Unnamed: 0,member_name,sitting_date,parliamentary_period,parliamentary_session,parliamentary_sitting,political_party,government,member_region,roles,member_gender,speaker_info,speech
304440,μπασιακος αθανασιου ευαγγελος,02/11/1998,period 9,session 3,sitting 12,νεα δημοκρατια,['σημιτη κωνσταντινου(25/09/1996-13/04/2000)'],βοιωτιας,['βουλευτης'],male,,κυριε προεδρε @sw πρωτοβουλια @sw σηµιτη @sw θ...


In [3]:
data.shape[0]

1280918

In [4]:
data.sitting_date = pd.to_datetime(data.sitting_date, dayfirst=True)

In [5]:
data.set_index("sitting_date", inplace=True)
data.sort_index(inplace=True)

In [6]:
data.speech.fillna("", inplace=True)
data = data[data.speech.apply(len)>0]

In [7]:
annual_models = {} 
# you can save other years as well 
for y in tqdm(range(2004, 2010)):
    annual_models[y] = data[f"{y}-1":f"{y}-12"].reset_index()
    annual_models[y].to_csv(f"{y}.csv.gz", compression="gzip", index=False)

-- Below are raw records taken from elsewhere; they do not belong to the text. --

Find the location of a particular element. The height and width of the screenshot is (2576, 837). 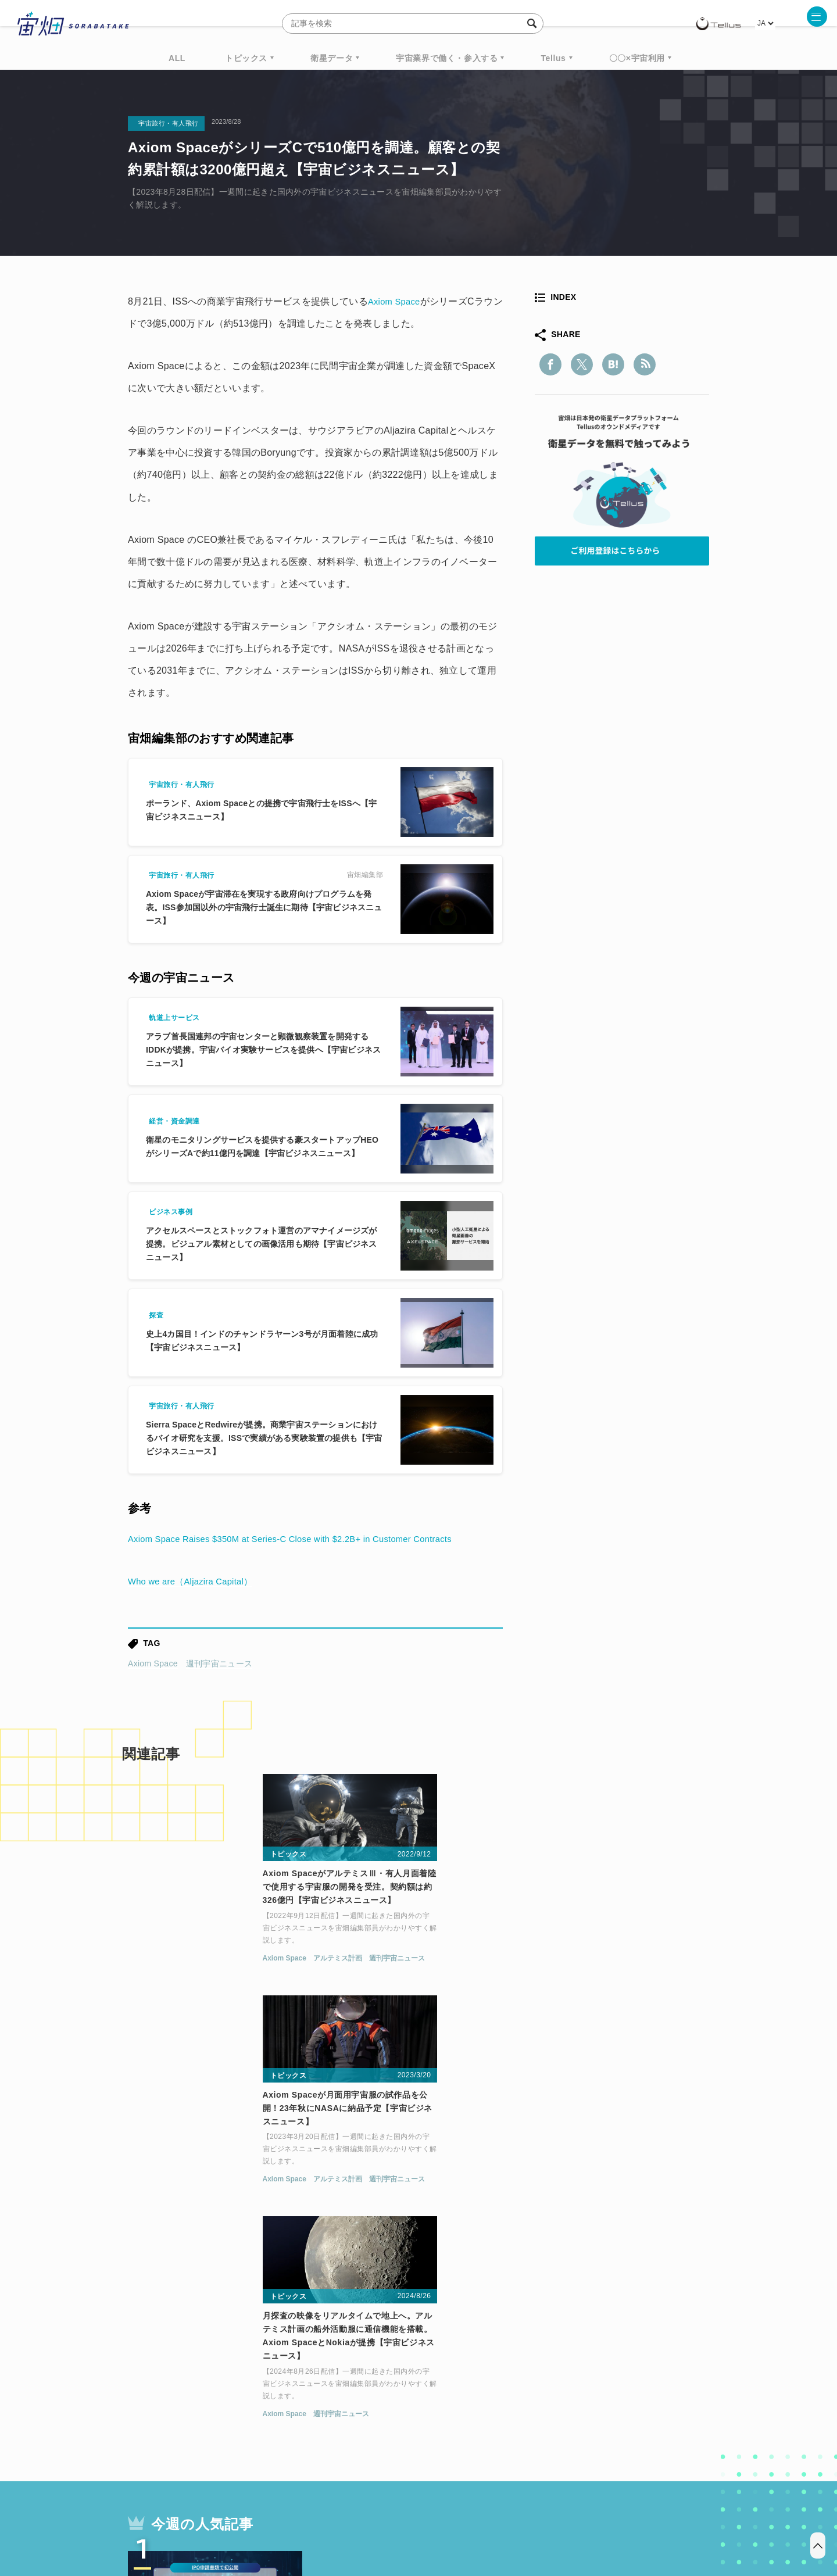

トピックス is located at coordinates (246, 58).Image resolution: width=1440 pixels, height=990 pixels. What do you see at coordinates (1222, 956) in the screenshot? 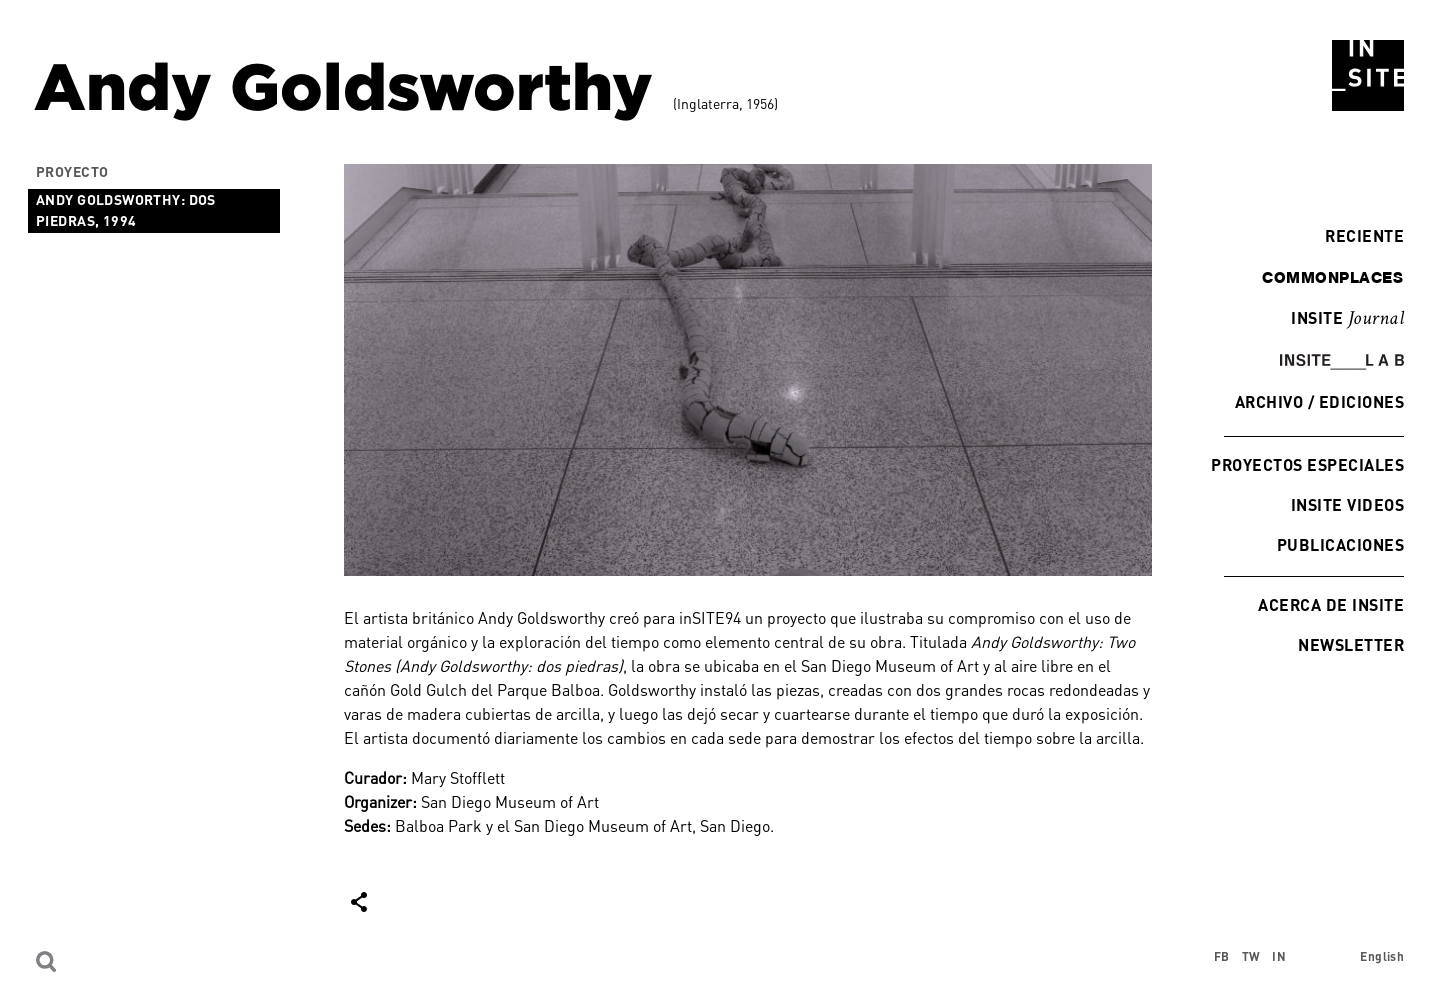
I see `FB` at bounding box center [1222, 956].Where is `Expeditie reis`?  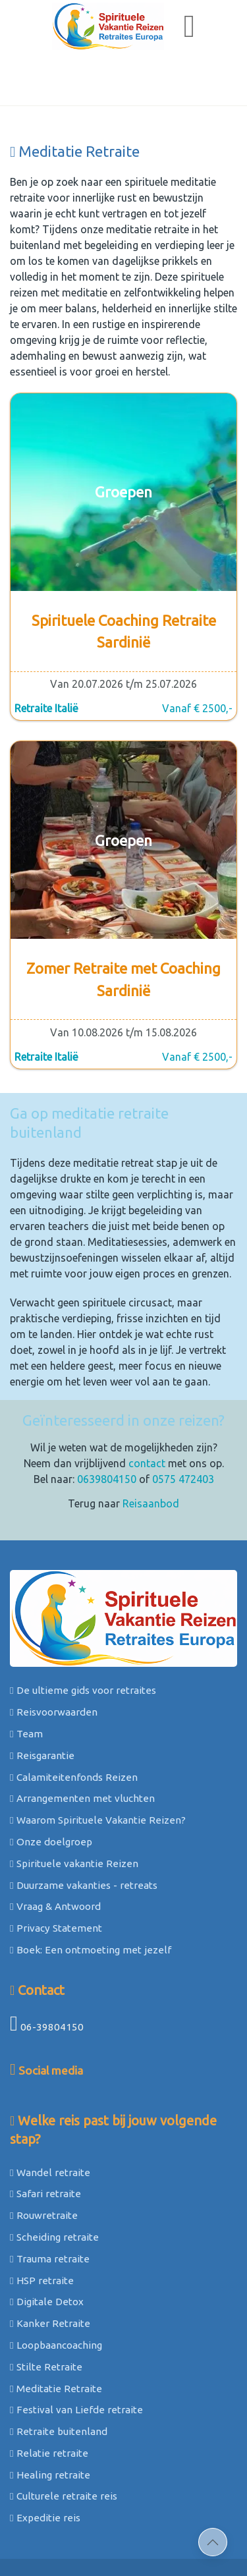
Expeditie reis is located at coordinates (45, 2465).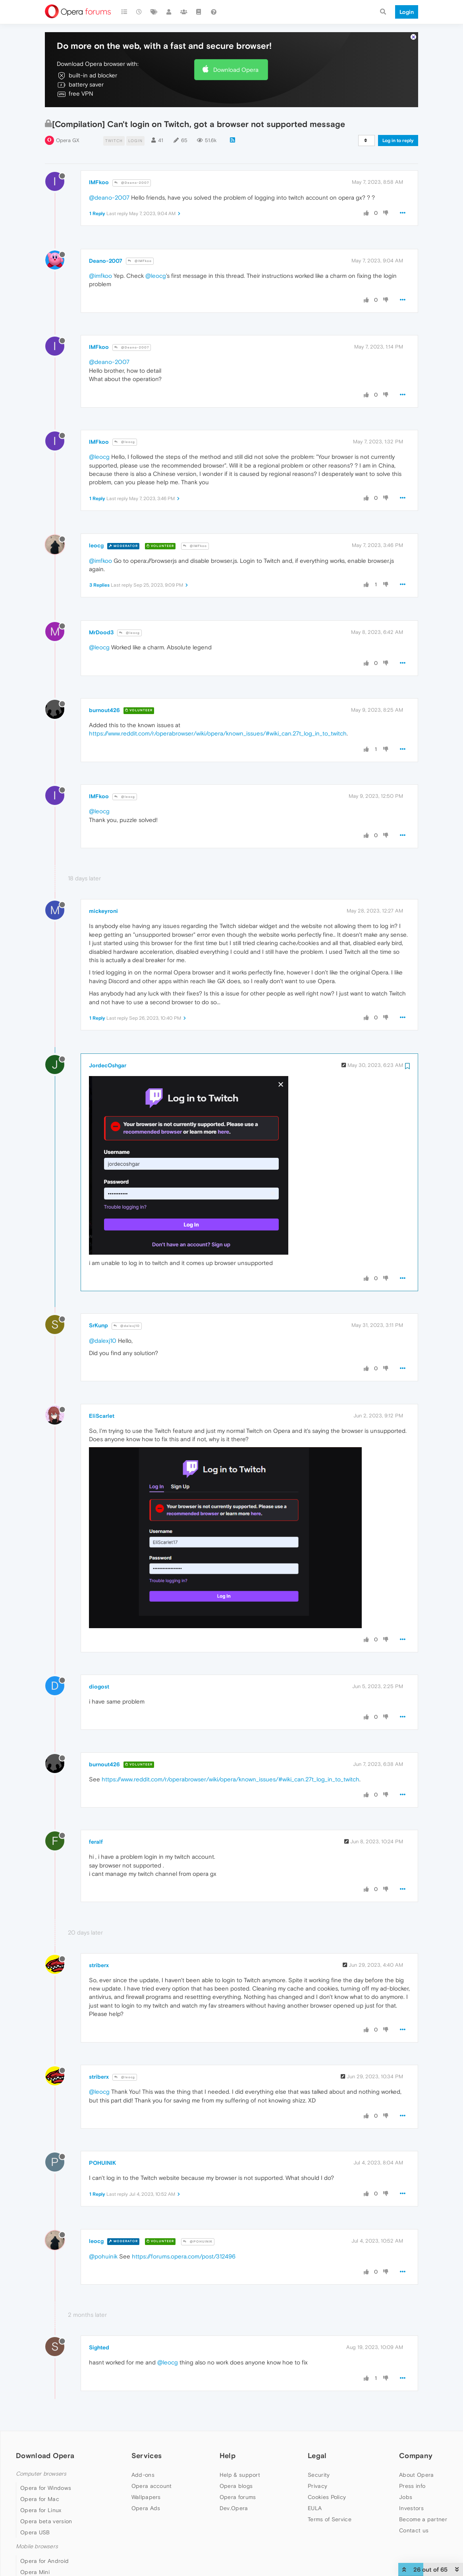 The height and width of the screenshot is (2576, 463). Describe the element at coordinates (41, 2510) in the screenshot. I see `Opera for Linux` at that location.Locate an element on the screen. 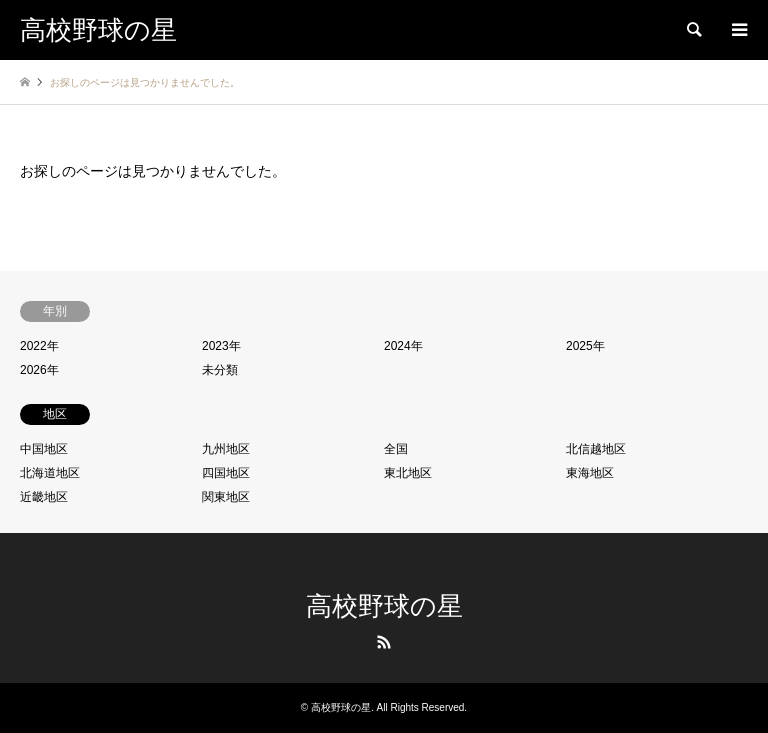  東海地区 is located at coordinates (590, 473).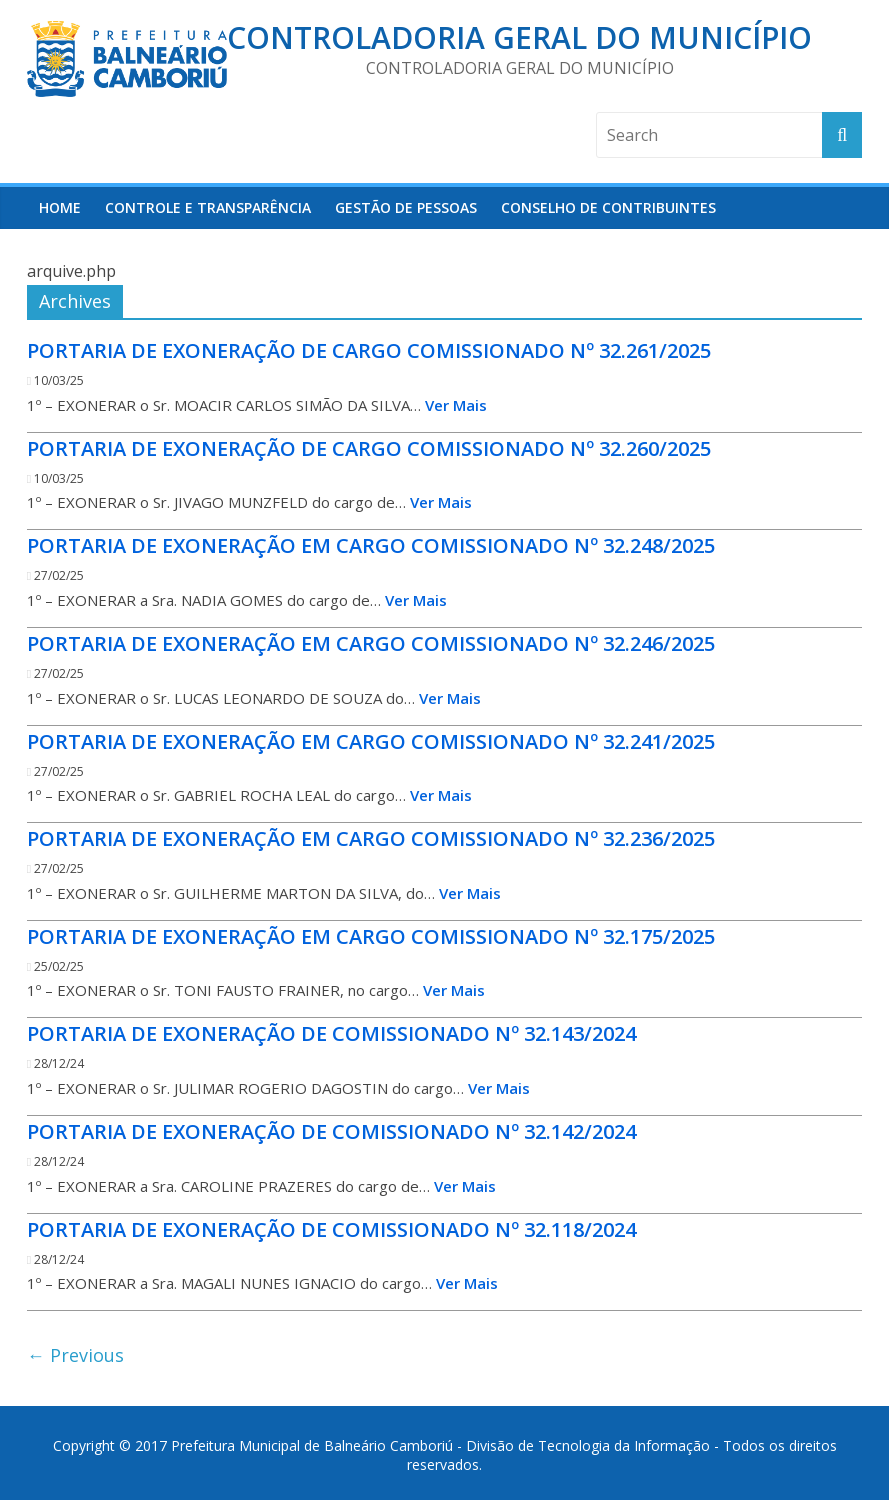 This screenshot has height=1500, width=889. Describe the element at coordinates (331, 1131) in the screenshot. I see `PORTARIA DE EXONERAÇÃO DE COMISSIONADO Nº 32.142/2024` at that location.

  0%|          | 0/6 [00:00<?, ?it/s]

In [8]:
# training a model on data from 1980
docs = annual_models[2004].speech.apply(word_tokenize).to_list()

In [9]:
model04 = gensim.models.FastText(docs, 
                                 vector_size=100, 
                                 window=5, 
                                 min_count=3)

In [10]:
model04.wv.most_similar("χρεος")

[('πληθος', 0.8522717356681824),
 ('υποχρεος', 0.8319838047027588),
 ('πορος', 0.8297770023345947),
 ('δανεισμος', 0.8240165114402771),
 ('τοιχος', 0.8202792406082153),
 ('αμειλικτος', 0.8130025267601013),
 ('οφελος', 0.8096746206283569),
 ('αειφορος', 0.8007105588912964),
 ('φτωχος', 0.8001133799552917),
 ('μετοχος', 0.7976776361465454)]

In [11]:
docs = annual_models[2009].speech.apply(word_tokenize).to_list()
model09 = gensim.models.FastText(docs, 
                                 vector_size=100, 
                                 window=5, 
                                 min_count=3)

In [12]:
model09.wv.most_similar("χρεος")

[('φανερος', 0.7441351413726807),
 ('δανεισμος', 0.7400953769683838),
 ('κοστος', 0.7396907210350037),
 ('ελλειμματικος', 0.7324572801589966),
 ('χριστος', 0.7261181473731995),
 ('υπερδανεισμος', 0.7243877053260803),
 ('υψηλος', 0.7226791381835938),
 ('χρεοκοπησε', 0.697590172290802),
 ('υψος', 0.6926799416542053),
 ('αδιαψευστος', 0.6887297034263611)]

# Report

We tried to compare the speeches on the parliament of 2 close but very different years for the politics of Greece. 2004 was one of the most successful years for Greece as we hosted the Olympics, won the football euros and had many other successes in varying areas. Many pressume that the money we were lented on those years took an important toll on the economy which finally led to the economic crisis. This crisis started to become visible in 2008-09 were it was clear that the Greek economy couldn't handle the dept that had mounted up. On our analogy we tried to compare the word "χρεος" meaning dept between these 2 years. We trained our data with the 2004 and 2009 parliament speeches creating 2 different vocabularies. On the first vocabulary, for 2004, we can see that "χρεος" is considered similar to 'δανεισμος', 'πληθος', 'υποχρεος', 'αμειλικτος' etc. On the other hand, for the 2009 vocabulary it is similar with 'δανεισμος', 'υπερδανεισμος', 'κοστος', 'υψηλος', 'φανερος', 'ελλειμματικος'. The results clearly indicate that in 2004 there wasn't any real concern in the parliament about the debt while in 2009 there are clear indications that the dept is aknowledged as "overgrown", "high", "vissible" and there are talks about deficits and defaulting. In conclusion, what we understand from this analogy is that the greek governments hadn't forseen and forecasted the catastrophic events the large dept created in the decade of 2000 would create for the next decade, something they realized in 2008-09 and later.